Transcribed page contents:
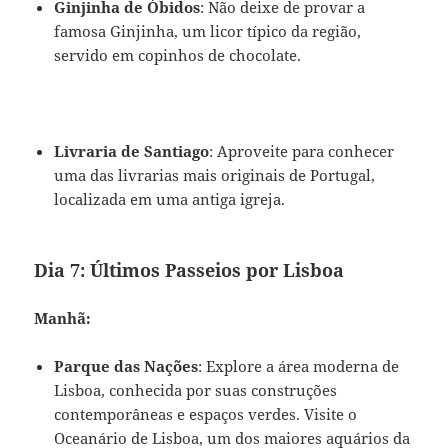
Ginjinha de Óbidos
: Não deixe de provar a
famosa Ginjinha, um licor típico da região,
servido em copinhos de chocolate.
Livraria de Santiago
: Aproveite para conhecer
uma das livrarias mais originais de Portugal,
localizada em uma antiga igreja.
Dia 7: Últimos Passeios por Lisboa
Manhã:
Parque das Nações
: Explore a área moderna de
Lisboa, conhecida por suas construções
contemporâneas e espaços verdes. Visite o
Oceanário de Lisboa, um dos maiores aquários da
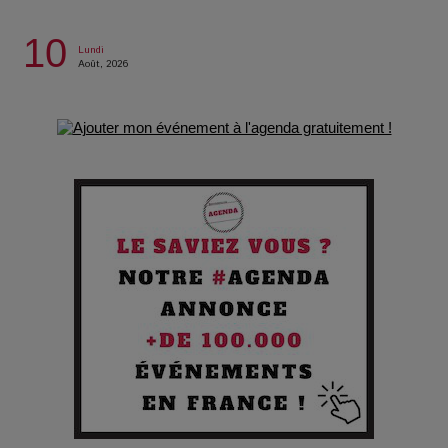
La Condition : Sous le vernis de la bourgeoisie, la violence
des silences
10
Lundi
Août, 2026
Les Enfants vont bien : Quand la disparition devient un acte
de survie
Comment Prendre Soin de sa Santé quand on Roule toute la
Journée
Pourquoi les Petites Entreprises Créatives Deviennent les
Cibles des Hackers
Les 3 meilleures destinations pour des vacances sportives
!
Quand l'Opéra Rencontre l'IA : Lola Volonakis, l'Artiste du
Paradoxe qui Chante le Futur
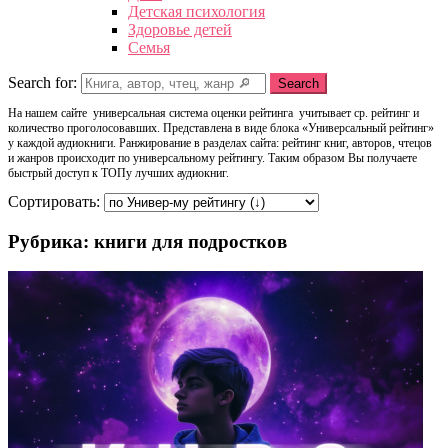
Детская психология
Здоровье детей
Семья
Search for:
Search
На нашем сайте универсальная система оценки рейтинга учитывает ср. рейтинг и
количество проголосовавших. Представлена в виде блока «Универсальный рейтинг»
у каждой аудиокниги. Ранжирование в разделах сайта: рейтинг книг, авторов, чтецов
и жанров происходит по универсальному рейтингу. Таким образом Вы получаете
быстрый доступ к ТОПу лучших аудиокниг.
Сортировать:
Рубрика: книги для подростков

==

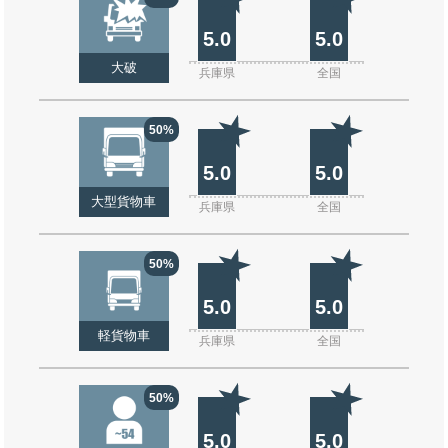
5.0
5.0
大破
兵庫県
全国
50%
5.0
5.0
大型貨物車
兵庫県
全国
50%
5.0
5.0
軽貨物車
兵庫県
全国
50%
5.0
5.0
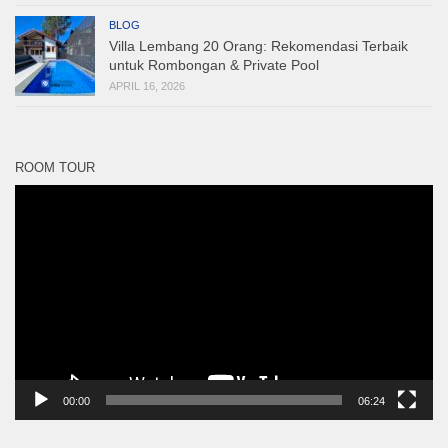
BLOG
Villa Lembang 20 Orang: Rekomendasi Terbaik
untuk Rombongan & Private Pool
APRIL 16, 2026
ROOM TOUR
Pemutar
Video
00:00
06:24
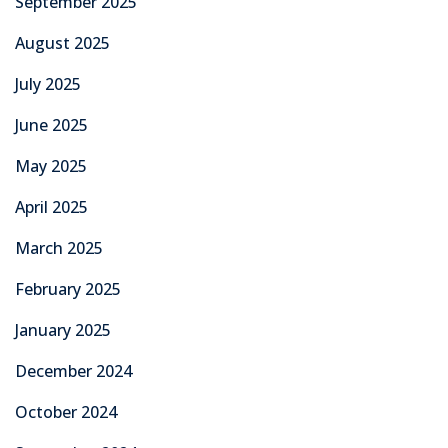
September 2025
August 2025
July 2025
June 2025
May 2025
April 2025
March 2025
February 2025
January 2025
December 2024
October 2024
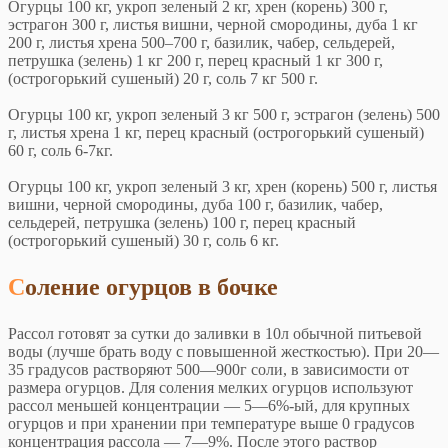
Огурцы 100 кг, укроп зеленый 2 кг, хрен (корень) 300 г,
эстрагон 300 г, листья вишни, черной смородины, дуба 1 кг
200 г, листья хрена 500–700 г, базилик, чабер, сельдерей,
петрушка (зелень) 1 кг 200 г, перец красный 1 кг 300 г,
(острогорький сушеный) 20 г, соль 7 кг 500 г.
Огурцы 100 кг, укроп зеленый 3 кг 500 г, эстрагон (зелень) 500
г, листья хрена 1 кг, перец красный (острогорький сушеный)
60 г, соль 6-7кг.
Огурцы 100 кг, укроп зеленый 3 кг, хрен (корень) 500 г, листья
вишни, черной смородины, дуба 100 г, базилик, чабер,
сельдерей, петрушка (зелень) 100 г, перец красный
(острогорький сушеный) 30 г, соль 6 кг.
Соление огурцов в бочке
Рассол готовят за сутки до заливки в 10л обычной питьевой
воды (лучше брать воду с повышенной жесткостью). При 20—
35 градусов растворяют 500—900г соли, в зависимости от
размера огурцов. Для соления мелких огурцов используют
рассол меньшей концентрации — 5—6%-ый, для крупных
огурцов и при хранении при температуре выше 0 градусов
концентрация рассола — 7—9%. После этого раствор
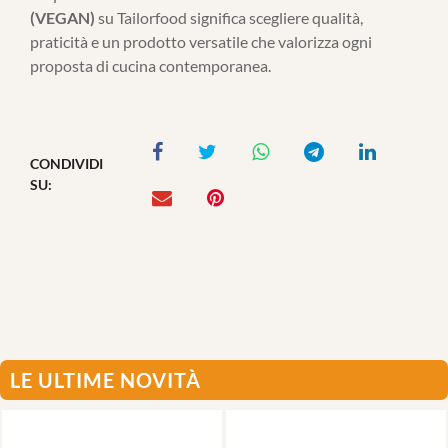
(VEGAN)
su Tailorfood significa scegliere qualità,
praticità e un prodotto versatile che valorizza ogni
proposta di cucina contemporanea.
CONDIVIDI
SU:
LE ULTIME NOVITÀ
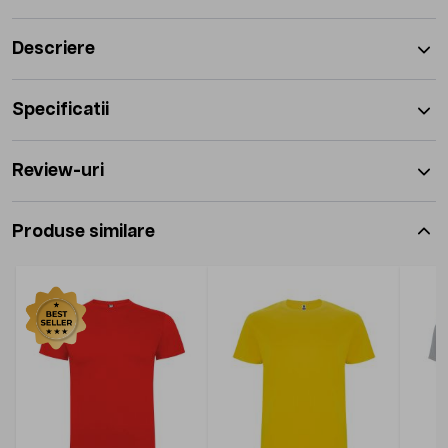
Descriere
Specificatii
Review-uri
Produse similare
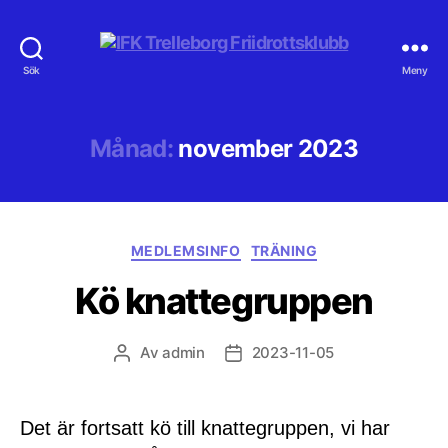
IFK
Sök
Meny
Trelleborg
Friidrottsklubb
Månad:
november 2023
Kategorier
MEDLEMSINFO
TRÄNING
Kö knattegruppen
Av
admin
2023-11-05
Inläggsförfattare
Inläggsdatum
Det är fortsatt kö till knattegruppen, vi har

Problem details
From the records above, give again exactly the lines running from the line with "у каждой аудиокниги." to the line with "Рубрика: книги для подростков", inclusive.

Final answer
у каждой аудиокниги. Ранжирование в разделах сайта: рейтинг книг, авторов, чтецов
и жанров происходит по универсальному рейтингу. Таким образом Вы получаете
быстрый доступ к ТОПу лучших аудиокниг.
Сортировать:
Рубрика: книги для подростков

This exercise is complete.